This report describes Parkinsonism with polyneuropathy (PKNPY); PKNPY exhibits autosomal dominant inheritance. The human gene implicated in this disease is UQCRC1, which encodes a component of the mitochondrial respiratory chain complex III. There is a single orthologous gene in Drosophila, UQCR-C1; UQCR-C1 is also closely related to the human gene PMPCB. Multiple genetic reagents including RNAi-targeting constructs, an allele caused by insertional mutagenesis, and a CRISPR/Cas9-generated amorphic mutation have been generated for Dmel\UQCR-C1.
Multiple UAS constructs of human Hsap\UQCRC1 have been introduced into flies, including wild-type and a variant implicated in this disease. See the 'Disease-Implicated Variants' table, below.

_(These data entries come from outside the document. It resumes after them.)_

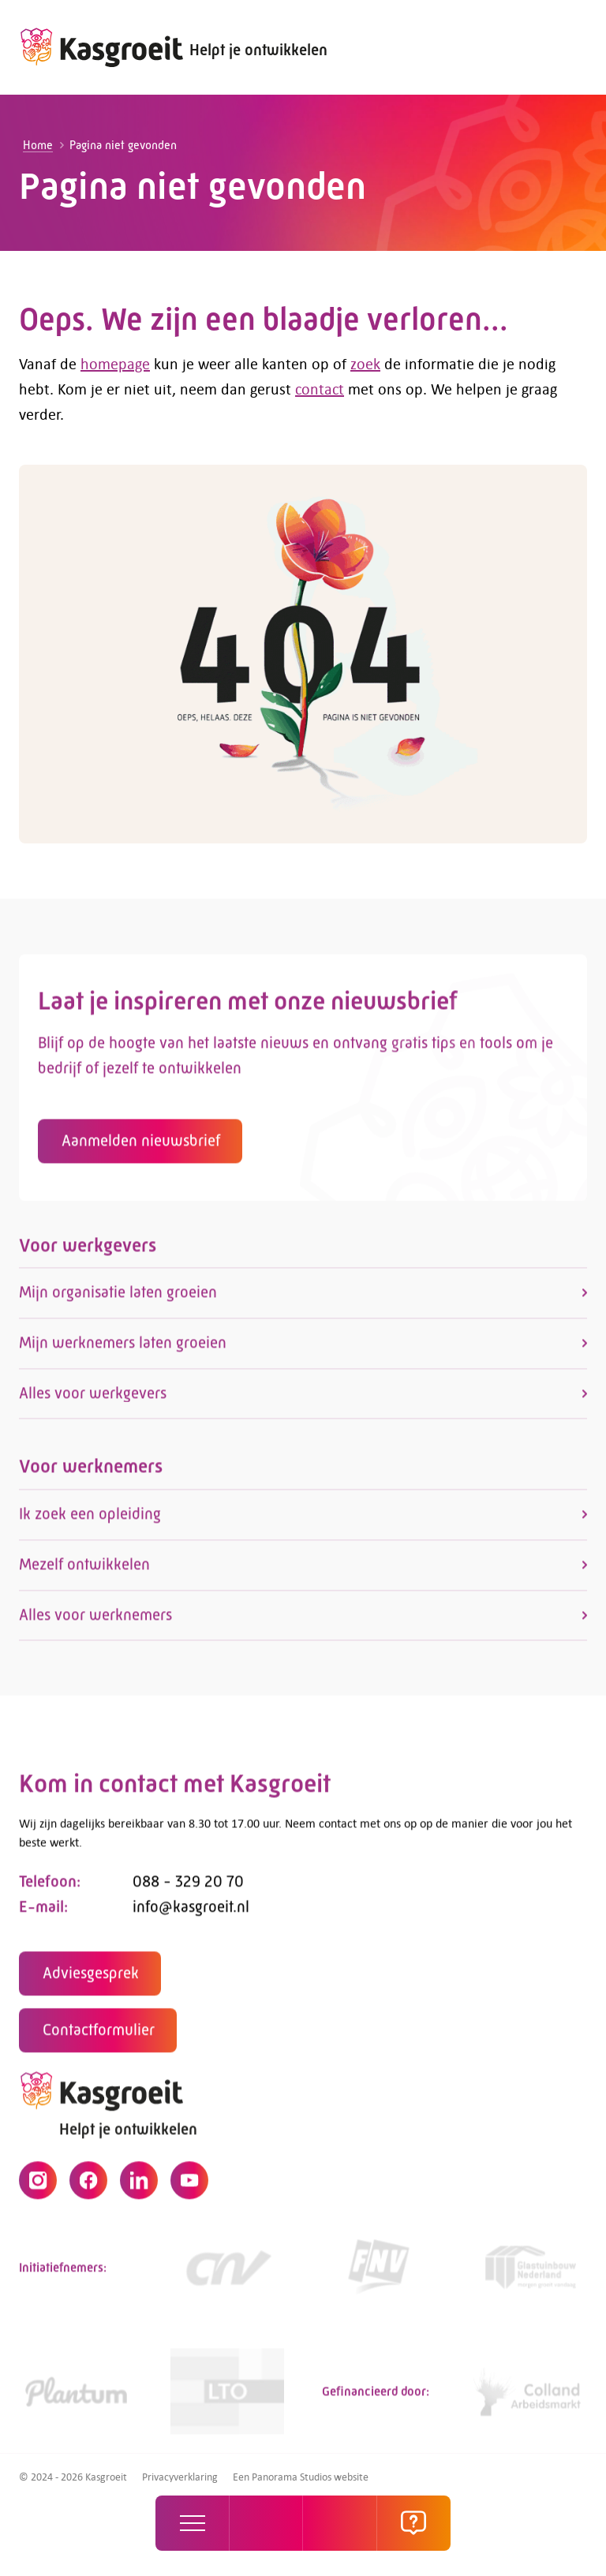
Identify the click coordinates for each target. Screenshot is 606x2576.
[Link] (530, 2274)
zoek (365, 363)
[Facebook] (88, 2187)
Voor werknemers (91, 1473)
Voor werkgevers (87, 1251)
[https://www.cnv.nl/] (227, 2274)
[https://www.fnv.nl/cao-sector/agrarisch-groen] (379, 2274)
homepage (115, 363)
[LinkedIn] (139, 2187)
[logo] (101, 47)
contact (319, 388)
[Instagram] (38, 2187)
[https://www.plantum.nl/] (76, 2398)
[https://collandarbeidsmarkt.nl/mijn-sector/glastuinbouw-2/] (530, 2398)
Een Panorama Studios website (300, 2476)
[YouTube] (189, 2187)
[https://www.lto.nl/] (227, 2398)
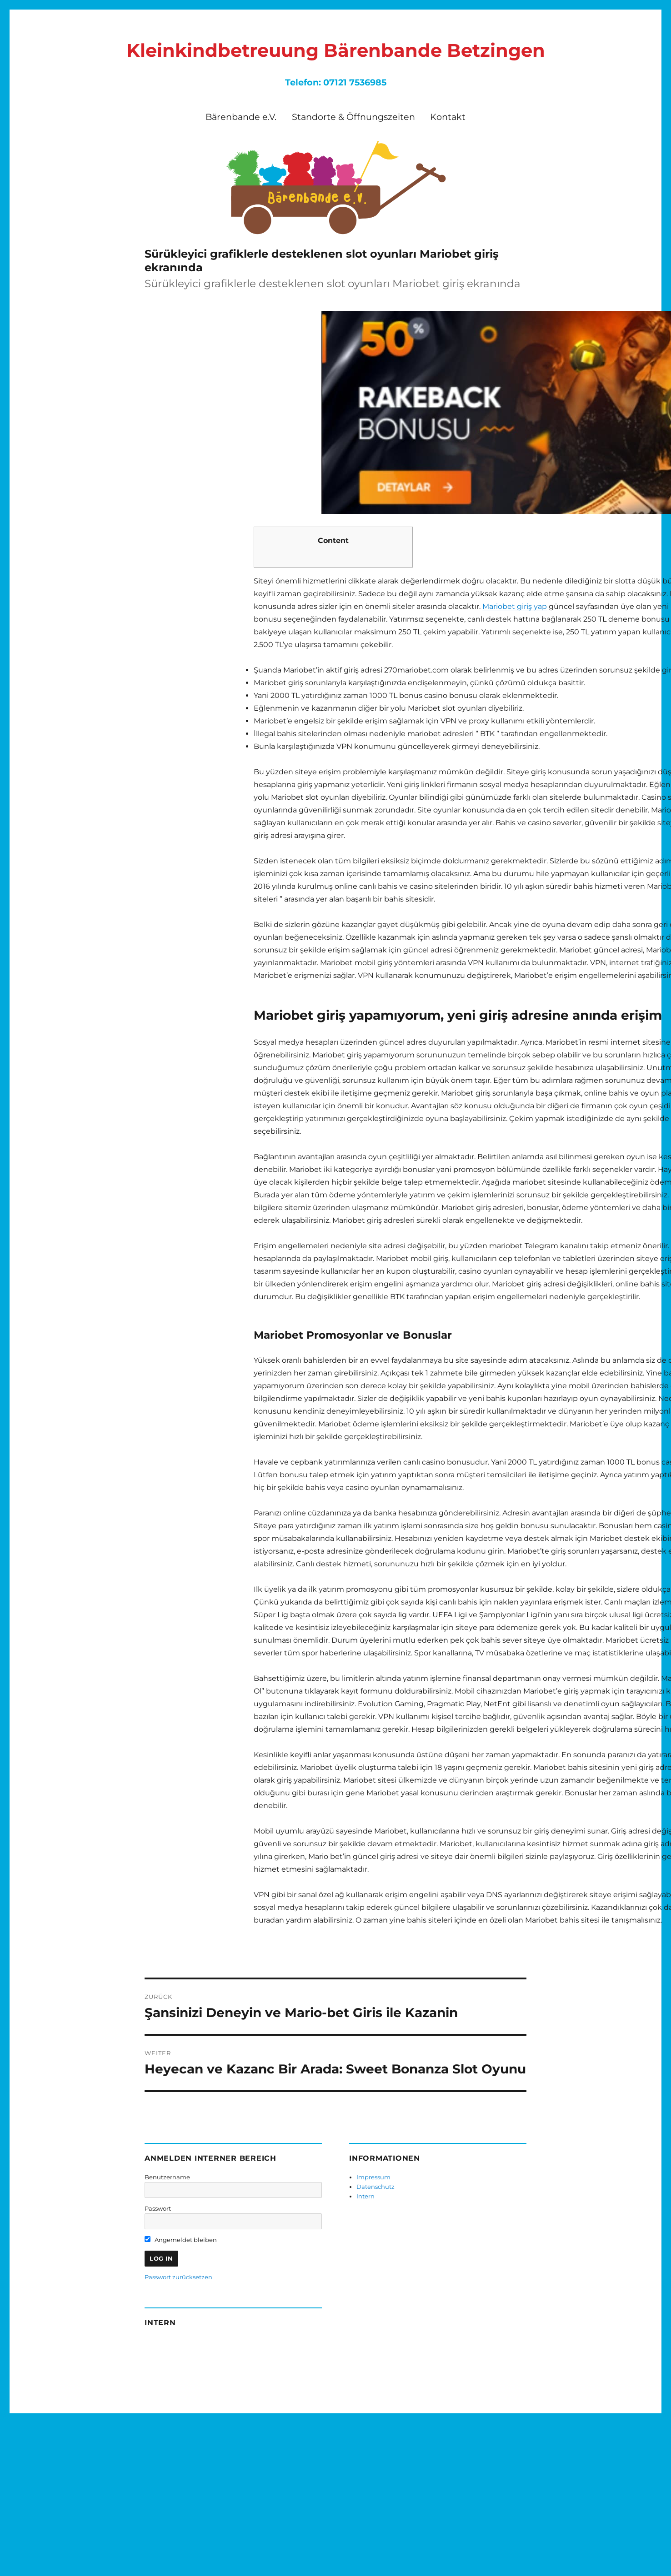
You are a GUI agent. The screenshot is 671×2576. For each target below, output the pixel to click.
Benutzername (167, 2177)
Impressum (373, 2177)
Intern (365, 2196)
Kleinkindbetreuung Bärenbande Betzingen (335, 50)
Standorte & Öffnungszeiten (353, 116)
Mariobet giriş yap (514, 606)
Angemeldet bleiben (181, 2239)
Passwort (158, 2208)
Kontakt (448, 116)
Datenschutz (375, 2186)
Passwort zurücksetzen (178, 2277)
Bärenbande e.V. (240, 116)
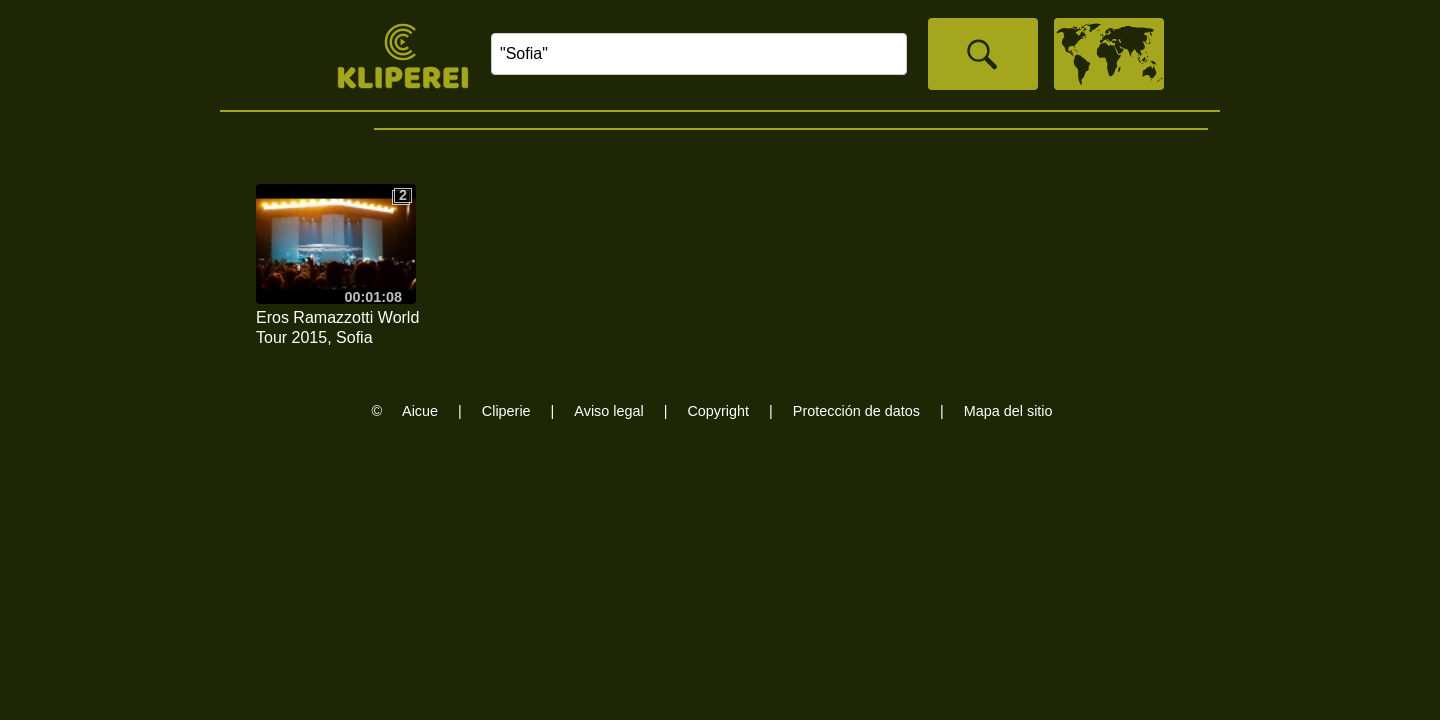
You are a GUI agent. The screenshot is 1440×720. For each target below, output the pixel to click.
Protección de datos (856, 411)
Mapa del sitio (1008, 411)
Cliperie (506, 411)
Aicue (420, 411)
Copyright (718, 411)
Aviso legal (608, 411)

Assayed in a heterozygous Dmel\UQCR-C1 genotype and compared to expression of the wild-type human gene, pan-neuronal expression of the Hsap\UQCRC1 Y314S variant causes age-dependent locomotor impairment and decreased lifespan; significant loss of dopaminergic neurons in older adult brains is observed. Phenotypes observed in larval neuromuscular junctions (NMJs) suggest pre-synaptic nerve defects are associated with expression of the Y314S variant.
[updated Aug. 2021 by FlyBase; FBrf0222196]
Parkinson disease (PD) is a neurodegenerative disease usually typified by slow onset in mid to late adulthood; there are also early-onset and juvenile forms of the disease. Symptoms worsen over time and include resting tremor, muscular rigidity, bradykinesia [abnormal slowness of movement], and postural instability [impaired balance and coordination]; additional symptoms may include postural abnormalities, dysautonomia [symptoms caused by malfunction of the autonomic nervous system], dystonic cramps, and dementia. Parkinson disease is the second-most common neurodegenerative disease (after Alzheimer disease), affecting approximately 1% of the population over 50 (Polymeropoulos et al., 1996, pubmed:8895469). [from MIM:168600; 2013.07.23]
Parkinson disease is described as early-onset disease if signs and symptoms begin before age 50. Early-onset cases that begin before age 20 may be referred to as juvenile-onset disease. [from Genetics Home Reference, GHR_condition:parkinson-disease, 2015.02.13]
[PARKINSONISM WITH POLYNEUROPATHY; PKNPY](https://omim.org/entry/619279)
[UBIQUINOL-CYTOCHROME c REDUCTASE CORE PROTEIN I; UQCRC1](https://omim.org/entry/191328)
Parkinsonism with polyneuropathy (PKNPY) is an autosomal dominant disorder characterized by asymmetrical tremor-dependent parkinsonism. The age of onset ranges from the late forties to mid-sixties, and patients have a good response to levodopa (summary by Lin et al., 2020; pubmed:33141179). [from MIM:619279; 2021.04.27]
Individuals from multiple families with autosomal dominant late-onset Parkinson disease have been shown to carry rare variants in the UQCRC1 gene (FBrf0247429).
Parkinsonism with polyneuropathy (PKNPY) is caused by heterozygous mutation in the UQCRC1 gene. [from MIM:619279; 2021.04.27]
UQCRC1 encodes a component of the ubiquinol-cytochrome c oxidoreductase transmembrane complex (complex III) that is part of the mitochondrial electron transport chain which drives oxidative phosphorylation.
Many to one: 2 human genes to Drosophila gene; the second human gene is PMPCB.
Moderate- to high-scoring ortholog of human PMPCB and UQCRC1 (1 Drosophila to 2 human). Dmel\UQCR-C1 shares 57-66% identity and 75-76% similarity with the human genes.